Entries taken from a collection
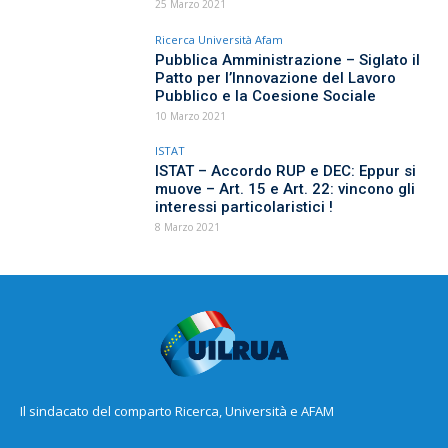
25 Marzo 2021
Ricerca Università Afam
Pubblica Amministrazione – Siglato il
Patto per l’Innovazione del Lavoro
Pubblico e la Coesione Sociale
10 Marzo 2021
ISTAT
ISTAT – Accordo RUP e DEC: Eppur si
muove – Art. 15 e Art. 22: vincono gli
interessi particolaristici !
8 Marzo 2021
Il sindacato del comparto Ricerca, Università e AFAM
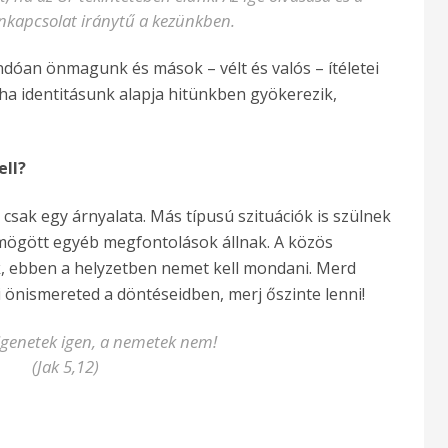
enkapcsolat iránytű a kezünkben.
ndóan önmagunk és mások – vélt és valós – ítéletei
ha identitásunk alapja hitünkben gyökerezik,
ll?
sak egy árnyalata. Más típusú szituációk is szülnek
mögött egyéb megfontolások állnak. A közös
k, ebben a helyzetben nemet kell mondani. Merd
nismereted a döntéseidben, merj őszinte lenni!
 igenetek igen, a nemetek nem!
(Jak 5,12)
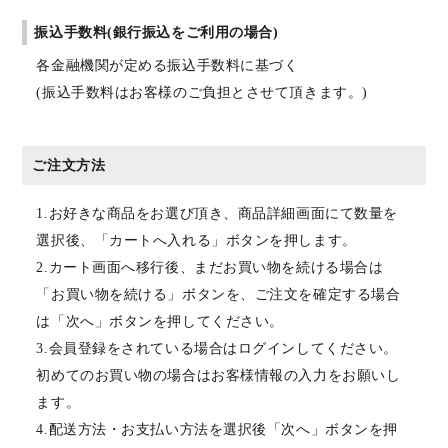
振込手数料(銀行振込をご利用の場合)
各金融機関が定める振込手数料に基づく
(振込手数料はお客様のご負担とさせて頂きます。)
ご注文方法
1.お好きな商品をお選び頂き、商品詳細画面にて数量を
選択後、「カートへ入れる」ボタンを押します。
2.カート画面へ移行後、まだお買い物を続ける場合は
「お買い物を続ける」ボタンを、ご注文を確定する場合
は「次へ」ボタンを押してください。
3.会員登録をされている場合はログインしてください。
初めてのお買い物の場合はお客様情報の入力をお願いし
ます。
4.配送方法・お支払い方法を選択後「次へ」ボタンを押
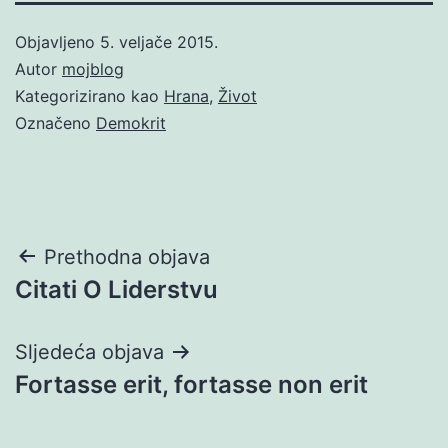
Objavljeno
5. veljače 2015.
Autor
mojblog
Kategorizirano kao
Hrana
,
Život
Označeno
Demokrit
Navigacija
Prethodna objava
Citati O Liderstvu
objava
Sljedeća objava
Fortasse erit, fortasse non erit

- What to work on
Each line of the entries that contains the word "Università" should be listed.

- Result
Ricerca Università Afam
Il sindacato del comparto Ricerca, Università e AFAM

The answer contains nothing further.